As for the MS coding.
I wrote exactly what it on pg.115 of the TradeSim manual.

ExtFml( "TradeSim.SetVariableTradeRank",ATR(10));

Under the call to initialise function.

Then under TradeSim global preferences I specified it to Rank from highest to lowest, this giving preference to trades where the ATR is the highest.

So now the trade database is first sorted by date, and then by volatility, with the most volatile stocks (measured by ATR) given a higher rank.

If you want to Rank from lowest to highest, then you can just choose this option under TradeSim global preferences.

I hope it helps, though i probably made a mistake somewhere in there!

Regards,
Nizar.
 
Chorlton.

At the beginning it confused me too, but think about it.
There's no reason why you should allocate more or less risk to stocks which trigger entries on the same bar.

David explained it nicely.


Yep Fair Point.... Took a little while to sink in... :eek:

Cheers Stevo & Nizar.......
 
Isn't that ranking by volitility, not by price? I would think by price would be ExtFml( "TradeSim.SetVariableTradeRank",Close);

SB

Hi SB.

Thanks for your post.

I did 2 tests.
One with ranking by price (using the formula above).
The second one using volatility (using my formula).

Details on my blog. But suffice to say, ranking by price gave much better results.

Oops i just realise i didn't understand rnr's post.
Yeh well i did 2 tests ie. tested price THEN volatility seperately.

Cheers.
 
Im having a bit of trouble getting my head around something.

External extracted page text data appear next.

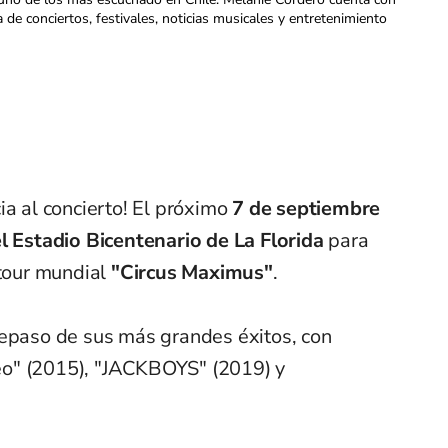
a de conciertos, festivales, noticias musicales y entretenimiento
ia al concierto! El próximo
7 de septiembre
el Estadio Bicentenario de La Florida
para
 tour mundial
"Circus Maximus"
.
repaso de sus más grandes éxitos, con
o" (2015), "JACKBOYS" (2019) y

When i want to test to see the difference the ranking (the trades) makes, i do a single portfolio simulation several times.
Obviously I cant do a monte carlo on this because this will disregard the ranking.
So, each of these times I do a single portfolio run, I find the results are different. Why?

Because selection is not random anymore (like monte carlo) but rather im instructing tradesim to always buy lower priced stocks first, so each time the simulation is run shouldn't the results be exactly the same?

Due to the ranking, doesnt this mean that theres always only one possibility and one possible route to trade?

Im sure the answer is simple but I just can't get my head around it right now.

Any thoughts?

Thanks,
Nizar.
 
Im having a bit of trouble getting my head around something.

When i want to test to see the difference the ranking (the trades) makes, i do a single portfolio simulation several times.
Obviously I cant do a monte carlo on this because this will disregard the ranking.
So, each of these times I do a single portfolio run, I find the results are different. Why?

Because selection is not random anymore (like monte carlo) but rather im instructing tradesim to always buy lower priced stocks first, so each time the simulation is run shouldn't the results be exactly the same?

Due to the ranking, doesnt this mean that theres always only one possibility and one possible route to trade?

Im sure the answer is simple but I just can't get my head around it right now.

Any thoughts?

Thanks,
Nizar.

Problem solved.
The variability was due to the slippage (market orders).